When developing any software, app or game, it’s always important to think of the future.
At any point your software could become available to users in new language markets and, of course, you want them to have the same fantastic experience as users in your source language!
There are so many ‘best practices’ out there for localization for developers of any software from mobile apps to games, though there are unique challenges faced when considering the localization potential for your software. Therefore, we’ve compiled some specific tips on localization for developers to make your life easier, so you can future-proof your software.
A Mature Framework is a Must
We know it can be an interesting challenge discovering the latest and greatest framework out there but it’s worth noting that those golden oldies have the real experience behind them and have many of the localization kinks already worked out. That doesn’t mean that the mature languages are flawless, for instance, if you choose to use Python get used to seeing this:
“UnicodeEncodeError: ‘ascii’ codec can’t encode character u’\xe9′ in position 3: ordinal not in range(128)”.

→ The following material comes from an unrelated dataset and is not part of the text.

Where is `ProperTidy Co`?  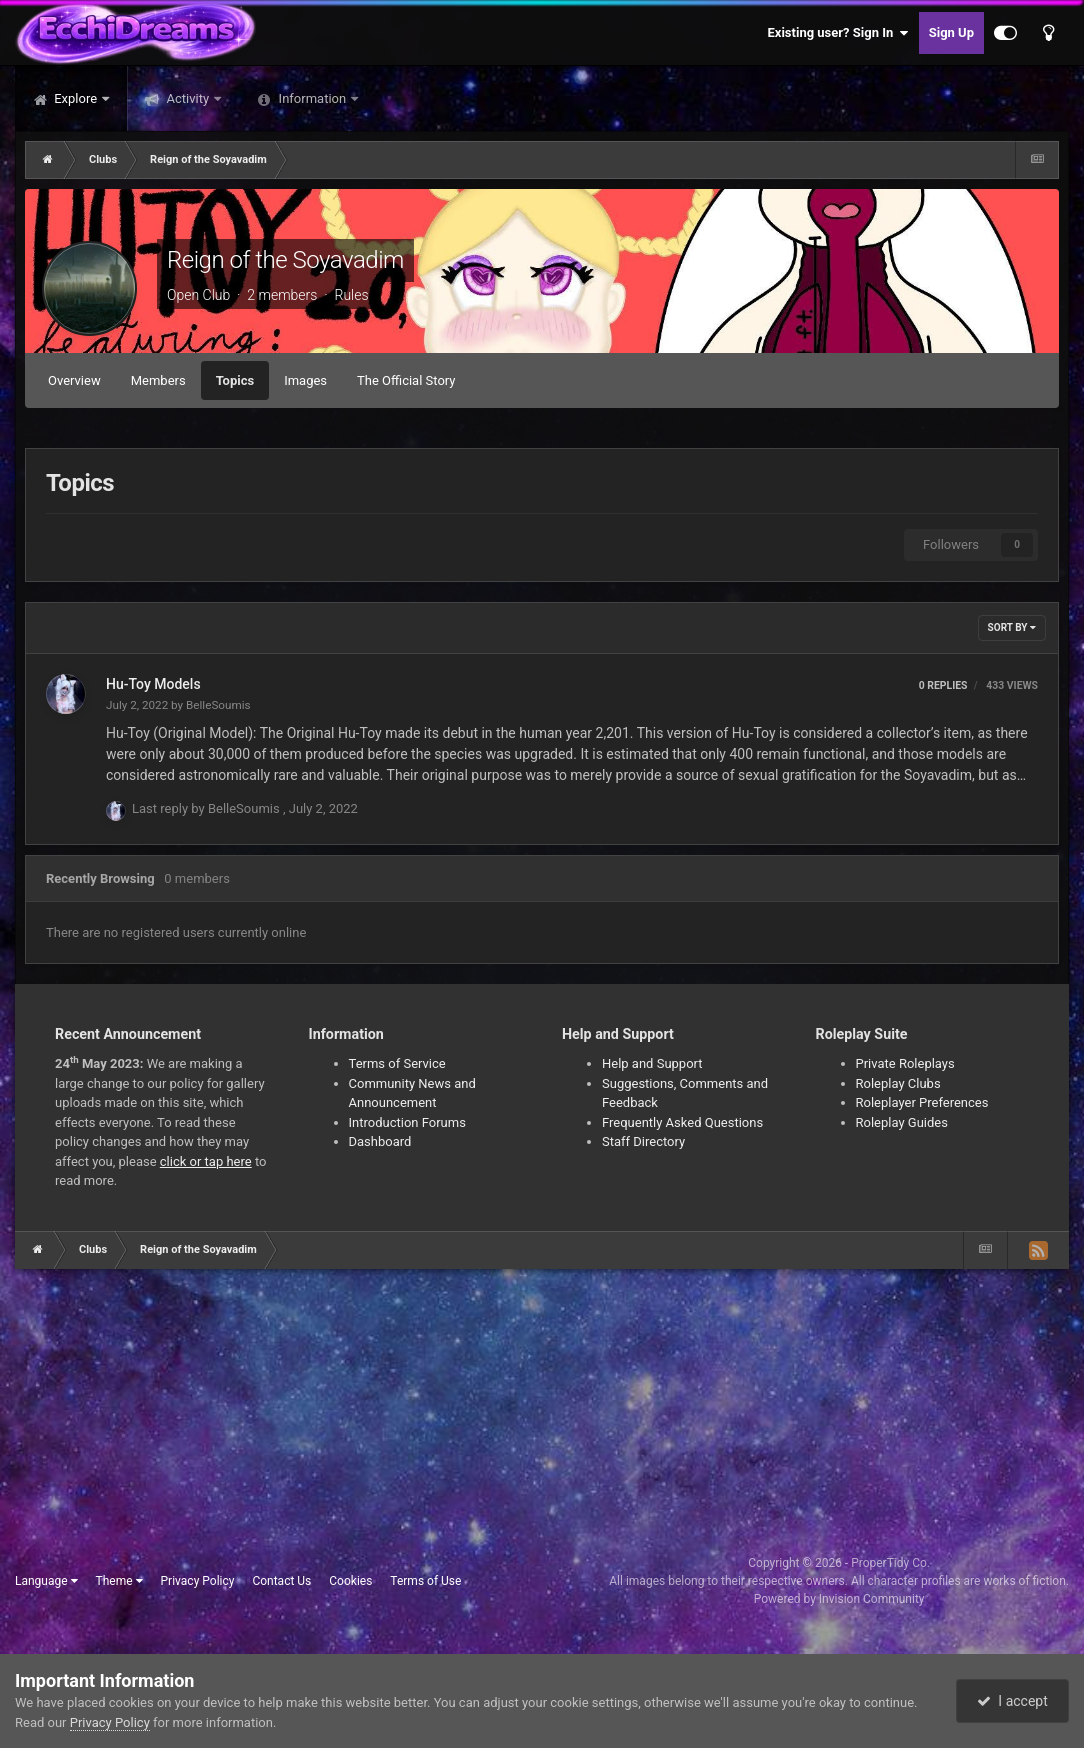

Remove and Catalogue All Readable Text
Another tip when it comes to localization for developers is that it’s so important not to hard code any of the human-readable text during development, while tempting, this will prove to have been a mistake when it comes to localizing. Instead, relocate all localizable content into a centralised strings catalogue, saving yourself and your localization team a lot of unnecessary work later. Needless to say, this can significantly lower you localization costs too!
Don’t Concatenate Strings
While it’s not always possible, do try to ensure that the common practice of concatenating as you go is kept to an absolute minimum. For example, “You have “ + str(count) + “ sweets in your “ + basket_type + “ basket.” may work really well in English, yet it can cause serious issues in many languages that utilise different word order, or rules on plural use, not to mention gendered adjectives and nouns.

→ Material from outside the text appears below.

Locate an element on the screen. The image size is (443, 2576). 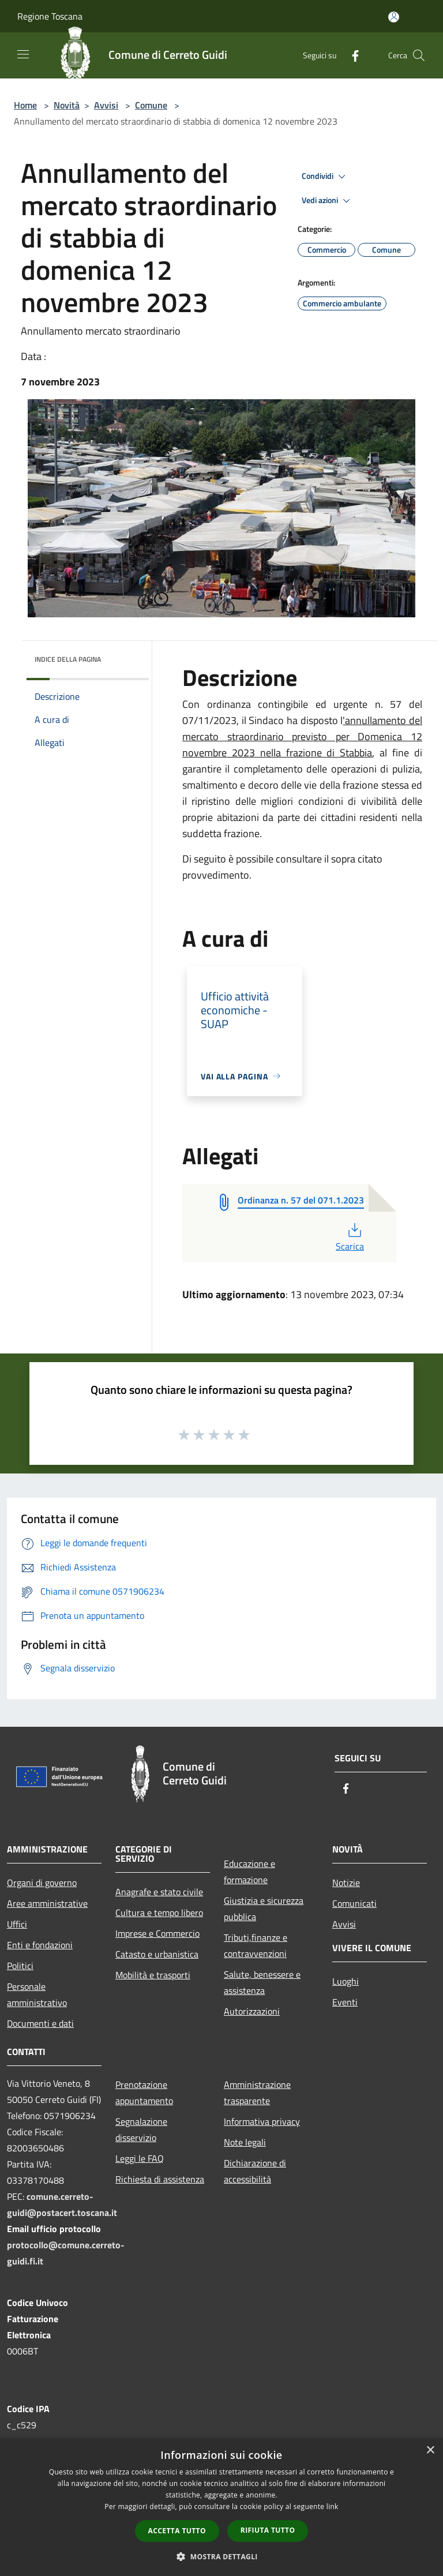 Catasto e urbanistica is located at coordinates (156, 1954).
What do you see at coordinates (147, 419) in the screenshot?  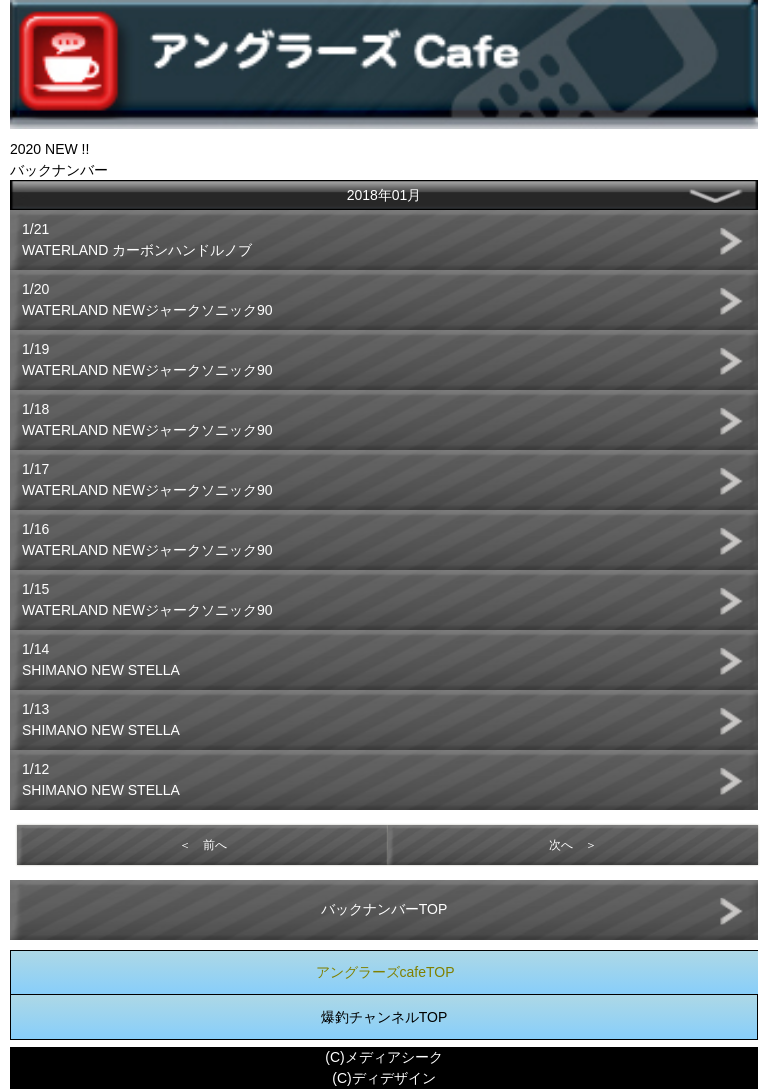 I see `1/18WATERLAND NEWジャークソニック90` at bounding box center [147, 419].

This step is vital to any project but is all too often overlooked. A regular testing schedule will ensure that any bugs are caught quickly and fixed without too much hassle. Think about having native speaking developers of target languages review it in their mother tongue; they’ll spot any issues early in the development and save countless future headaches from concatenated strings or translation mishaps. Don’t forget to test your interface with different languages as you develop it, varying word length can really affect the UI layout.
Make Use of Your Frameworks Localized String Formatting Tools
During the implementation of each new language; there are many formatting changes to be considered as well. Time, date format and even numbers will all need to be localized to bring the overall user experience in line with the new locale’s expectations and cultural norms.

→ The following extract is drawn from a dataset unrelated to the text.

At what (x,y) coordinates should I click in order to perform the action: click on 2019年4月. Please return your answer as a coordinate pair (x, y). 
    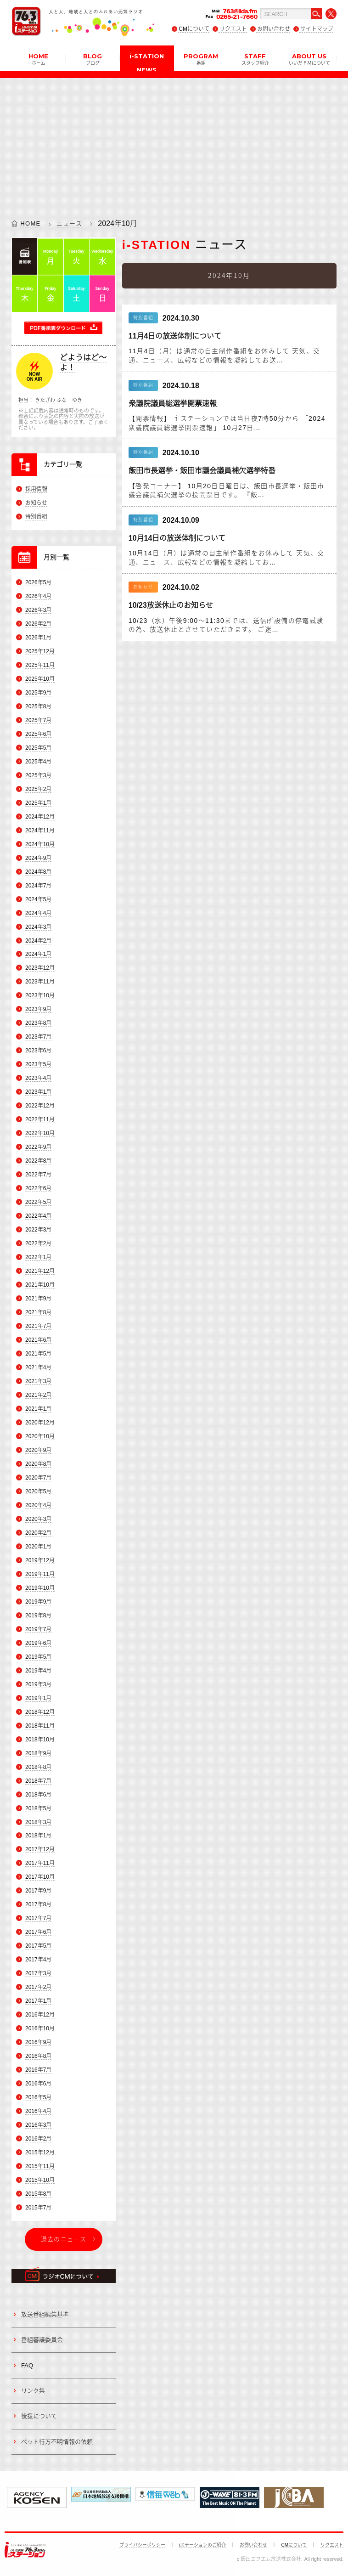     Looking at the image, I should click on (38, 1670).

Lots of mature frameworks like .Net has great support in this regard, while newer frameworks require you to find third-party plugins/tools or worse, build them yourself!
All client and server data exchange should be based on standard formatting. Time and date must be sent to the server in the form YYYY-MM-DD HH:MM:SS. So while the user should see the time displayed in their local format e.g 22 Nov 2018 or Nov 22 2018, the server should see this formatted as 2018-11-22.
Finally, if at all feasible, it’s advisable to enable auto-detection of the preferred locale of the user. This provides a far superior user experience for your consumers. Just don’t forget to allow them to change the set locale manually if they prefer something else, giving clear instruction and easy navigation on how they can achieve this.
In today’s increasingly multicultural world, the need for software to be prepared for localization from the beginning stages of development has never been more imperative. Software development, by its very nature, is highly focused on progression, innovation and a constant strive to do better. Each developer appreciates the need for learning new and improved methods for getting the job done. When it comes to localization, this approach will ensure your software is best placed to compete on the global stage.